Serum immune-activation potency and response to anti-TNF-α therapy in Crohn's disease

Figure 1 Patient serum withdrawn before anti-tumor necrosis factor-α therapy induced forkhead transcription factor 3 (A) and glucocorticoid-induced tumour necrosis factor receptor (B) specific mRNA expression (relative units) in activated target cells that correlated negatively with pre-treatment Crohn's disease endoscopic index of severity. [points; forkhead transcription factor 3 (FOXP3) r = -0.621, P = 0.013; glucocorticoid-induced tumour necrosis factor receptor (GITR) r = -0.625, P = 0.013]. Patients who had no decrease in Crohn's disease endoscopic index of severity (CDEIS) during therapy are marked with star.

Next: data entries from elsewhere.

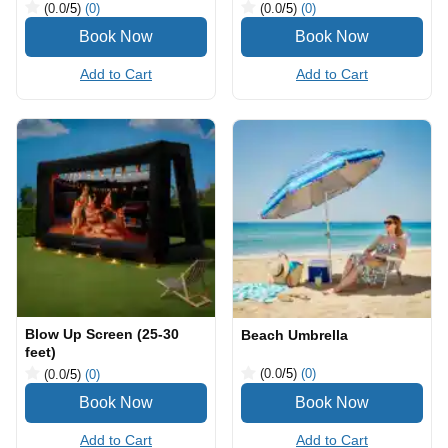
(0.0
/5
)
(0)
(0.0
/5
)
(0)
Add to Cart
Add to Cart
Blow Up Screen (25-30
Beach Umbrella
feet)
(0.0
/5
)
(0)
(0.0
/5
)
(0)
Add to Cart
Add to Cart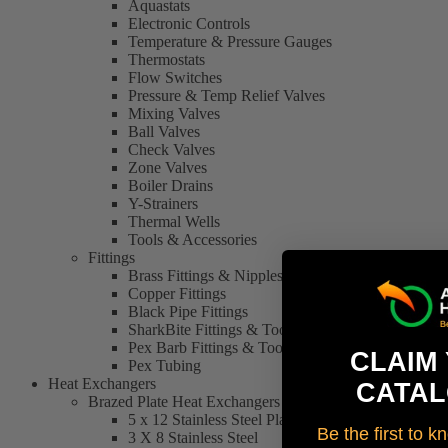
Aquastats
Electronic Controls
Temperature & Pressure Gauges
Thermostats
Flow Switches
Pressure & Temp Relief Valves
Mixing Valves
Ball Valves
Check Valves
Zone Valves
Boiler Drains
Y-Strainers
Thermal Wells
Tools & Accessories
Fittings
Brass Fittings & Nipples
Copper Fittings
Black Pipe Fittings
SharkBite Fittings & Tools
Pex Barb Fittings & Tools
CLAIM
Pex Tubing
Heat Exchangers
CATAL
Brazed Plate Heat Exchangers
5 x 12 Stainless Steel Plate Heat Exchanger
Be the first to 
3 X 8 Stainless Steel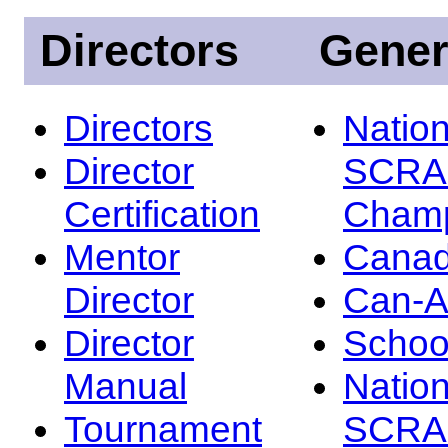
Directors
Gener
Directors
Nation
Director
SCRA
Certification
Champ
Mentor
Canad
Director
Can-
Director
Schoo
Manual
Nation
Tournament
SCRA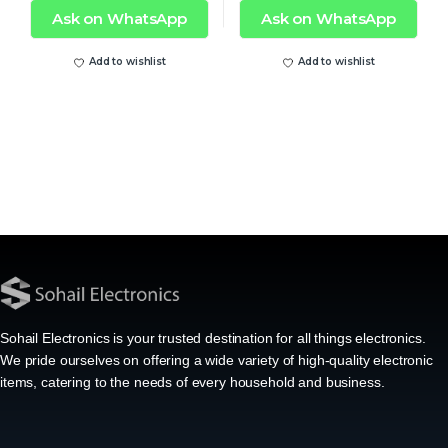
Ask on WhatsApp
Ask on WhatsApp
Add to wishlist
Add to wishlist
Sohail Electronics is your trusted destination for all things electronics.
We pride ourselves on offering a wide variety of high-quality electronic
items, catering to the needs of every household and business.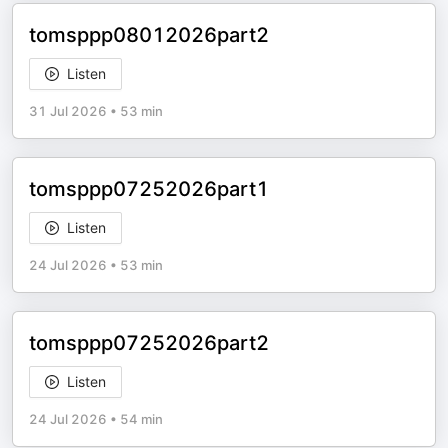
tomsppp08012026part2
Listen
31 Jul 2026
•
53 min
tomsppp07252026part1
Listen
24 Jul 2026
•
53 min
tomsppp07252026part2
Listen
24 Jul 2026
•
54 min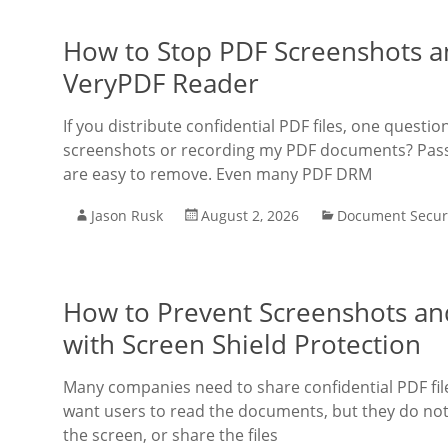
How to Stop PDF Screenshots a
VeryPDF Reader
If you distribute confidential PDF files, one quest
screenshots or recording my PDF documents? Pass
are easy to remove. Even many PDF DRM
Jason Rusk
August 2, 2026
Document Secur
How to Prevent Screenshots and
with Screen Shield Protection
Many companies need to share confidential PDF fil
want users to read the documents, but they do not
the screen, or share the files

Figure 2 Patient serum withdrawn before anti-tumor necrosis factor-α therapy induced (A) forkhead transcription factor 3 (r = -0. 600, P = 0.018) and (B) glucocorticoid-induced tumour necrosis factor receptor (r = -0.589, P = 0.021) specific mRNA expression (relative units) in activated target cells that had a negative correlation with the change of Crohn’s disease endoscopic index of severity during three months therapy. The change of Crohn’s disease endoscopic index of severity (CDEIS) corresponds with the decrease in points along improvement and is given as a positive value to illustrate the magnitude of therapeutic response. Patients who showed no decrease in the CDEIS during therapy are marked with star. GITR: Glucocorticoid-induced tumour necrosis factor receptor; FOXP3: Forkhead transcription factor 3.

Figure 3 Patient serum withdrawn before anti-tumor necrosis factor-α therapy induced forkhead transcription factor 3 specific mRNA expression (relative units) in activated target cells that correlated negatively with erythrocyte sedimentation rate. ESR: Erythrocyte sedimentation rate. r = -0.548, P = 0.034.